PrivacyProof · SaaS

GDPR privacy & cookie consent for SaaS

GDPR + the cookie rules require a clear privacy policy, lawful opt-in for non-essential cookies, and a way for people to exercise their data rights. Check yours in 60 seconds.

In force EU rules SaaS

What GDPR privacy & cookie consent means for SaaS businesses

SaaS businesses sit at the centre of the newer rules: you process personal data at scale, bill on recurring plans, send product and marketing email, and increasingly ship AI features — each its own compliance surface.

🏷️ For SaaS businesses: As a controller/processor at scale, GDPR is table stakes — a lawful basis, a real privacy policy, and working data-subject rights.

Does this apply to you?

This rule applies to SaaS businesses who collect personal data from visitors in the EU or UK. Collect data from EU/UK visitors? Check your privacy policy, cookie consent, and data-rights handling. Not sure?

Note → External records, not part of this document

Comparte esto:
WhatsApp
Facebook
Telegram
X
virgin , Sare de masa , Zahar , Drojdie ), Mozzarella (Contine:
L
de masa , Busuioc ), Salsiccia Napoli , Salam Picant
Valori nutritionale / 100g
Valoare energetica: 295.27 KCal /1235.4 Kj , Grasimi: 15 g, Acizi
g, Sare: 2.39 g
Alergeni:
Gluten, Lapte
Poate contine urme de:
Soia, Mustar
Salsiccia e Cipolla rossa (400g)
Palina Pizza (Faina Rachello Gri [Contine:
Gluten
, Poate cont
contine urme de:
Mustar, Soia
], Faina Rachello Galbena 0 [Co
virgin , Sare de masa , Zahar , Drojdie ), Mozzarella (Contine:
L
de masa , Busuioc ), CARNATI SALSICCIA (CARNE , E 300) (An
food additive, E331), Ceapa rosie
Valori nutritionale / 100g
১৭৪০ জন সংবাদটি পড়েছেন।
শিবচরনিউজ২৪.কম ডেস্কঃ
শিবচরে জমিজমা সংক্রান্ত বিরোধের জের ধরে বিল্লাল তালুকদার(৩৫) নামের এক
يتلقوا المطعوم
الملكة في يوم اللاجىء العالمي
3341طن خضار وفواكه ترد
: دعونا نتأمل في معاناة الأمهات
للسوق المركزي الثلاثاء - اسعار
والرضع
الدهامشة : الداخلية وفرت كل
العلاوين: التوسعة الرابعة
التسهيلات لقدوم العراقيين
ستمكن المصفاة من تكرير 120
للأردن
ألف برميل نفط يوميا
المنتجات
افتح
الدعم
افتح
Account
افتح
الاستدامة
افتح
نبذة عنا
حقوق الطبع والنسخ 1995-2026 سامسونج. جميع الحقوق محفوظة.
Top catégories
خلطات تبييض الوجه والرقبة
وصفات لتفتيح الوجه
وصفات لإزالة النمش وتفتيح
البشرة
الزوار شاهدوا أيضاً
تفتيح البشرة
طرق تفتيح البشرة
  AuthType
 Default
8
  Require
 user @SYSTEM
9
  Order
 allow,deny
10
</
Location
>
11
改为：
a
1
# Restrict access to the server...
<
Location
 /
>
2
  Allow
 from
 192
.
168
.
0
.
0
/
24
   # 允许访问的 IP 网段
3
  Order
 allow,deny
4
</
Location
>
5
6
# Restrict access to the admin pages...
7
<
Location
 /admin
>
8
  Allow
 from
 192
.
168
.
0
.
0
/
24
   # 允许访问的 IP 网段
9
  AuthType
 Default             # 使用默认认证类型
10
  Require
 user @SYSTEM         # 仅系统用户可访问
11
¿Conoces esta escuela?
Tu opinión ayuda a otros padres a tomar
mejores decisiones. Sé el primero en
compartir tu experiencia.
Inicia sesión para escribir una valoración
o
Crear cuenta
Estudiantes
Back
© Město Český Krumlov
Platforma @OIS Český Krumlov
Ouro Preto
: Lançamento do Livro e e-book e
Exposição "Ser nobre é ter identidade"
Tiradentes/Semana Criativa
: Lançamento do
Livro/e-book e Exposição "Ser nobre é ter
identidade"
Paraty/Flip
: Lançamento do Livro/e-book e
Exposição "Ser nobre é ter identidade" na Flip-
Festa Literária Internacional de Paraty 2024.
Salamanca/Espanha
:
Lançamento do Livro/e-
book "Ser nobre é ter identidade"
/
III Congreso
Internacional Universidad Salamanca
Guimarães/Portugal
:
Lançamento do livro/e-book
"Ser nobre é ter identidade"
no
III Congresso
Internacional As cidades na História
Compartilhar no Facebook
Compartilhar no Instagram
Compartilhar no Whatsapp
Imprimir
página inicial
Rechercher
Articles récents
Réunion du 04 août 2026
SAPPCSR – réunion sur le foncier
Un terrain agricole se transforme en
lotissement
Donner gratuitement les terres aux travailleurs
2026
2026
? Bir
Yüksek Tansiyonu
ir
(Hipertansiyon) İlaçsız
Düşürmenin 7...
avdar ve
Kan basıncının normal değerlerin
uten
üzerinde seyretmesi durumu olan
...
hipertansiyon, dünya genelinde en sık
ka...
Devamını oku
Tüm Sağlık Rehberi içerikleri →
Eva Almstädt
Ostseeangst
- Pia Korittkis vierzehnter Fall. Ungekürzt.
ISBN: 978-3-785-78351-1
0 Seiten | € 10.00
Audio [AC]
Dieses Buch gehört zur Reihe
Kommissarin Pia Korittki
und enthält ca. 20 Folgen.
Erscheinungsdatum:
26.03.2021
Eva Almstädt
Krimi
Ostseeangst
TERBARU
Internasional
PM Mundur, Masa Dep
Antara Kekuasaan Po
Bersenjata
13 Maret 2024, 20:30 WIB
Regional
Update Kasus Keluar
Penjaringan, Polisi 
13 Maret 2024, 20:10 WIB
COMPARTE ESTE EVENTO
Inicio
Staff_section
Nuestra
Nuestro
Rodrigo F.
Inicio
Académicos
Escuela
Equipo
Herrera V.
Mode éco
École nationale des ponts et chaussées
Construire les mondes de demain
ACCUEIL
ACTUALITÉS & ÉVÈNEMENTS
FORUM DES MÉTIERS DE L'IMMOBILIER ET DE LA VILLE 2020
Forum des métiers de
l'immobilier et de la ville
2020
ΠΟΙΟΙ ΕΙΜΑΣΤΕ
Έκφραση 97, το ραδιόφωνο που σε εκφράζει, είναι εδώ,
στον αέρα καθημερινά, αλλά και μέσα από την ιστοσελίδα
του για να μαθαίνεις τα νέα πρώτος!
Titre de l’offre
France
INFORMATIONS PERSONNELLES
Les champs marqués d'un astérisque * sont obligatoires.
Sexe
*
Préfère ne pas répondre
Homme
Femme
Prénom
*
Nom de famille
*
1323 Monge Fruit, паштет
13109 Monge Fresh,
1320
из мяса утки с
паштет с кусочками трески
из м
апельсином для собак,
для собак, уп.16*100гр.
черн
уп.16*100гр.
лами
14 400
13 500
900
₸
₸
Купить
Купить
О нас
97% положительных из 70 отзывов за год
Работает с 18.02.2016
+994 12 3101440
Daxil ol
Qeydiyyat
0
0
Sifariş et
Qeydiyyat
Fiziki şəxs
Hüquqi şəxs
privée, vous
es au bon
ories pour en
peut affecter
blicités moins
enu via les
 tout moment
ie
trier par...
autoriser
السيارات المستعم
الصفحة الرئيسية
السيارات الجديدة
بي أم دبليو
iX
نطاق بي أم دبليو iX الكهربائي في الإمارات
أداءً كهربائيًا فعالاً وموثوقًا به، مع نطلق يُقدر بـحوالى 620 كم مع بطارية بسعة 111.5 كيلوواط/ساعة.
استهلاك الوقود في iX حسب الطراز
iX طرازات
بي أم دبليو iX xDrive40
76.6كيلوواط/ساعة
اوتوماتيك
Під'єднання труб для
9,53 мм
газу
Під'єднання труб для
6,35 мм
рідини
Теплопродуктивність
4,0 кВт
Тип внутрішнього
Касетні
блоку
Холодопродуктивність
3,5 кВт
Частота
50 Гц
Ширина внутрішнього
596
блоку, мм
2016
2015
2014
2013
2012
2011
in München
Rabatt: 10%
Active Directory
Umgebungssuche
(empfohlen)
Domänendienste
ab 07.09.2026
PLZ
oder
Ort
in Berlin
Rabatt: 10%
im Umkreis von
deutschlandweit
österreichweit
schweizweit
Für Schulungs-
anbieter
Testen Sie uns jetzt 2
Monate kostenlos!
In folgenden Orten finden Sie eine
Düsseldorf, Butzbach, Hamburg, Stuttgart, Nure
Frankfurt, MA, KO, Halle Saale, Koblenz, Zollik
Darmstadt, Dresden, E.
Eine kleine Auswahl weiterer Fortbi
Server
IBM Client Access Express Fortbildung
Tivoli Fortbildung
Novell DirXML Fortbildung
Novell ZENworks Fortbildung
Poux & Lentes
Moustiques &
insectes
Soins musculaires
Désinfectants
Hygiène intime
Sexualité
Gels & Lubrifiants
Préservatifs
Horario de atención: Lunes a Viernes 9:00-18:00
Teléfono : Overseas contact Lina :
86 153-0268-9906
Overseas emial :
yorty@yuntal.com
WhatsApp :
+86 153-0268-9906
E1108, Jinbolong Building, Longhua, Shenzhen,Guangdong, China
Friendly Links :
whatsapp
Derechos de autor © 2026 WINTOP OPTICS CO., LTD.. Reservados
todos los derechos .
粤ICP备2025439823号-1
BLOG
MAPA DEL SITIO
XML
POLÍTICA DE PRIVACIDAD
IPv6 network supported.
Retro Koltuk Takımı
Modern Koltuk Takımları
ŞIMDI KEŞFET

The free checker tells you in about a minute — no signup.

The checklist

You need to be able to answer "yes" to each of these — the points SaaS businesses most often get caught on:

Do you have a published privacy policy?
Non-essential cookies (analytics/ads) load…
Can visitors reject cookies as easily as accept?
Is there a route to access/delete/correct data?
Do you state a lawful basis for processing?
Do you disclose third parties / processors?
Is there a privacy contact (and EU/UK rep if needed)?

What's at stake

⚠️ Exposure: up to €20M or 4% of global turnover (Art. 83) · Status: In force.

Compare the penalty for every rule →

Common questions

How does gDPR privacy & cookie consent affect SaaS businesses?

As a controller/processor at scale, GDPR is table stakes — a lawful basis, a real privacy policy, and working data-subject rights.

Do I need a cookie consent banner?

If you serve EU/UK visitors and use any non-essential cookies (analytics, advertising), yes — they must load only after the visitor opts in, with a Reject option as easy as Accept.

What must a GDPR privacy policy include?

What data you collect, why, the lawful basis, who you share it with, how long you keep it, international transfers, and how to exercise data rights — in plain language, available at collection.

What are the GDPR fines?

Up to €20 million or 4% of global annual turnover, whichever is higher — plus regulator orders and reputational damage.

The source

RuleGoose checks this against the EU GDPR (Reg. (EU) 2016/679), UK GDPR + ePrivacy/cookie rules. Read it yourself: EUR-Lex — Regulation (EU) 2016/679 →

Check your GDPR privacy & cookie consent compliance — free.
Answer a few questions, see exactly where you're exposed, and draft the fix. No signup, runs in your browser. Run the PrivacyProof checker →

or get one RuleGoose Score across every rule a SaaS business has to meet.

The full picture for SaaS

GDPR privacy & cookie consent is one of several rules a SaaS business has to meet. See the full SaaS compliance checklist →, or read the platform-neutral GDPR privacy & cookie consent guide.

Same rule, other industries

GDPR privacy & cookie consent for cosmetics & beauty → GDPR privacy & cookie consent for supplements & wellness → GDPR privacy & cookie consent for fashion & apparel → GDPR privacy & cookie consent for consumer electronics → GDPR privacy & cookie consent for food & beverage →

Informational only, not legal advice, and not affiliated with the EU. Last reviewed 2026-06-30.